The Tushita Palace in the ancient Lingyan Temple was destroyed in November last year, after months of rectifications ordered by the local authorities.
by Zhang Feng
According to some sources, the Lingyan Temple (translated as the Temple of the Spiritual Rocks), also known as Jile Temple (the Temple of Ultimate Happiness), in Hebei Province’s Shijiazhuang city was built in early Sui Dynasty (581-618). It was renovated during Ming (1369-1644) and Qing (1644-1911) dynasties. In November 2002, the Chinese government approved the temple as a religious activity venue.
The temple’s Tushita Palace was built in recent years in the style of traditional Tibetan Buddhist architecture, modeled after the Potala Palace in Tibet—the winter residence of the Dalai Lamas from 1649 to 1959 and a World Heritage Site since 1994. The temple became known as the “Little Potala Palace.”
Popular with believers and tourists alike, the Tushita Palace had endless streams of visitors, also from abroad. But amid the suppression of Tibetan Buddhism to prevent its spread, which intensified significantly across China after President Xi Jinping came to power, the palace was not spared.

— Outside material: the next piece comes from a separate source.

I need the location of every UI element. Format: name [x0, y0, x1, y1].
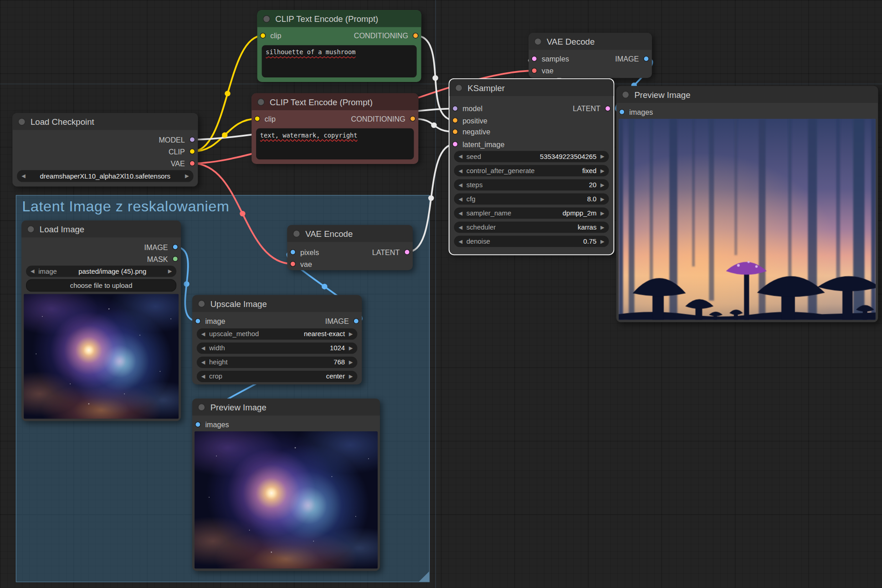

In June last year, the government ordered the removal of the palace’s traditional Tibetan trapezoidal false windows and instructed to paint white all walls in customary Tibetan Buddhist saffron color.
Other traditional Tibetan structures and symbols in the temple were also rectified. Four-corner eaves, traditional to Ming and Qing dynasties, were added to the Kalachakra Stupa, changing its appearance beyond recognition. The Tower of Success was covered with wooden planks almost entirely, and all statues in the temple were demolished or covered. Some buildings were marked with signs, “This building has been confiscated.”
Even after these changes, the authorities were not satisfied. In November, over 100 personnel were dispatched to demolish the Tushita Palace. According to a source, the entire project cost—400,000 RMB (about $ 58,000)—had to be covered by the temple.
“The government forced us to rectify the temple again and again,” a temple member said. “The Little Potala Palace had been painted three times to change its color. In the end, it was turned into a pile of ruins. It’s so distressing!”